Zolang Larry, the Chief Mouser in Downingstreet op post 10 blijft, houden wij er alle vertrouwen in
Wie deze wedstrijd wilde winnen, moest over een degelijke organisatie beschikken, doortastend zijn in de uitvoering van een uitgekiende strategie en zijn medewerkers zodanig weten te motiveren dat ze hun beste niveau konden halen als het echt om de knikkers ging. Deze ultieme krachtmeting vond naar aloude gewoonte plaats vlak na de Britse parlementsverkiezingen. We bedoelen hiermee niet het oppervlakkige politieke circus waar winst of verlies afhangt van het haast willekeurige feit of een of andere loze slogan aanslaat bij een brede laag van de bevolking, maar wel de echte kamp der titanen. Zij nemen het, met veel atletische inzet en dito enthousiasme, tegen elkaar op om als eerste het officiële verkiezingsresultaat van hun district te kunnen aankondigen. De zegepalm ging dit jaar naar Newcastle, dat de klus in een uurtje wist te klaren. De stad had 7 minuten voorsprong op Sunderland (dat echter haar recordtijd van 2015 niet bedreigd zag). De echte verkiezingsuitslag is voor ons van minder belang, maar heeft ons deze keer toch weten te charmeren.
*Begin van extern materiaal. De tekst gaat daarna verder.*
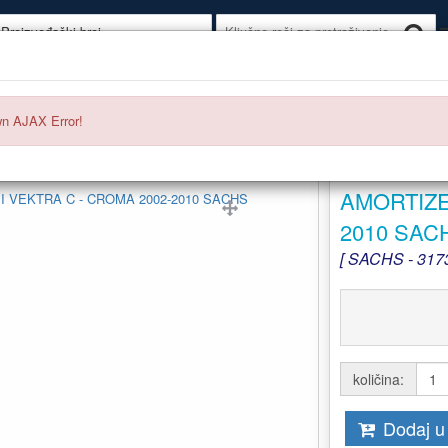
KUMULATORI
AUTO GUME
AUTO OPREMA
AUTO KOZMETI
n AJAX Error!
 SACHS
AMORTIZE
2010 SAC
[ SACHS - 3173
količina:
Dodaj u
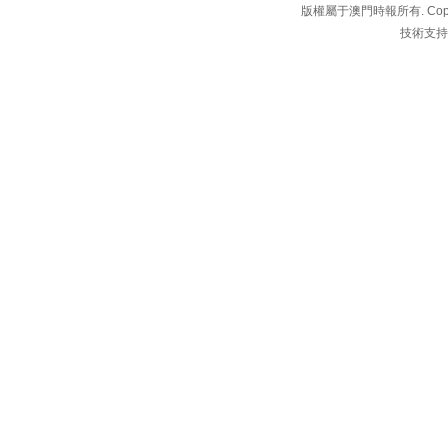
版權屬于澳門時報所有. Copyright 
技術支持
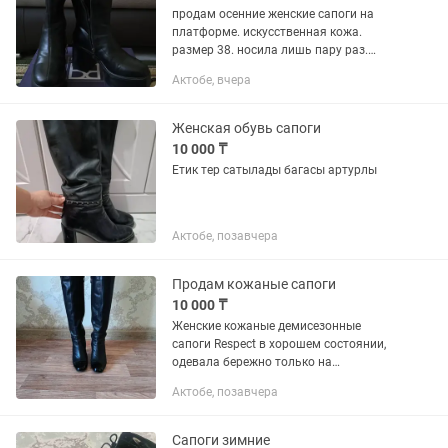
продам осенние женские сапоги на
платформе. искусственная кожа.
размер 38. носила лишь пару раз.
15000 цена, торг уместен
Актобе, вчера
Женская обувь сапоги
10 000 ₸
Етик тер сатылады багасы артурлы
Актобе, позавчера
Продам кожаные сапоги
10 000 ₸
Женские кожаные демисезонные
сапоги Respect в хорошем состоянии,
одевала бережно только на
выход.Очень тёплые и удобные. Пусть
Актобе, позавчера
нежные сапожки украшают свою
новую хозяюшку.
Сапоги зимние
Een flink deel van het Britse kiespubliek doorzag de gok van premier May en beschouwde de door haar uitgelokte vervroegde verkiezingen als een slinks manoeuvre om een absolute machtspositie te bekomen.
Britten houden echter niet van dictators, noch die van eigen bodem, noch die van elders (en al zeker niet als ze uit het Europese continent komen aanvliegen). Wanneer de betrokkenen dan nog het vermanende vingertje hanteren, opgeheven in Downing Street 10 of in Brussel, neemt de kans op een electorale afstraffing alleen maar toe. We volgen de gangbare verklaring dan ook niet dat de Britse kiezers hun eerdere “vergissing” bij het Brexit-referendum wilden corrigeren door een ruk naar het pro-Europese kamp en dus de Conservatieve partij van de premier een pandoering te geven.
Dat heeft er weinig mee te maken. Nu de Europese Unie als vijand verdwenen is van de politieke scène, komen de aloude binnenlandse tegenstellingen weer bovendrijven als verkiezingsthema. Het volgehouden keiharde ultraliberale beleid van de Tories joeg veel kiezers naar het linkse kamp. Niet dat de radicale recepten van de leiders van Labour zoveel vertrouwen inboezemen, maar waar moet een mens naartoe met zijn ongenoegen over sociale afbraak en groeiende ongelijkheid, hetgeen – al dan niet terecht – wordt geassocieerd met de zittende regering.
De Brexit speelde veel minder een rol dan genoegzaam wordt aangenomen. Anders zou de Schotse Nationalistische (en pro-Europese) partij niet zo geïmplodeerd zijn. Het hele gedoe leidt intussen tot een hung parliament en zo zien we dat graag. Extreme ideeën, noch op links, noch of op rechts, mogen immers te lang de kans krijgen om de economie en de maatschappij te verstoren, zodat de onzichtbare hand waar Adam Smith meer dan 200 jaar geleden zo visionair naar verwees, op termijn alles wel (min of meer) in orde brengt.
De vrees voor een harde Brexit is duidelijk afgenomen en dat is zeker een pluspunt. De onzekerheid over de politieke richting die Londen uiteindelijk zal inslaan, zal dit voordeel op korte termijn wat temperen, maar zal op langere termijn de Europese (aandelen)markten verder ondersteunen. De Continentaal Europese bedrijven zullen op korte termijn ook rekening moeten houden met een negatief gevolg van de nieuwe politieke constellatie: de combinatie van een dalende koers van het Britse pond en het vooruitzicht van een zachte Brexit (waar geit en kool gespaard zullen worden) maakt immers de Britse ondernemingen duidelijk veel competitiever. Na stabilisatie van de Britse wisselkoers zullen we daardoor ook geneigd zijn om onze (onderwogen) positie in het Verenigd Koninkrijk terug op te trekken naar minstens een neutraal niveau.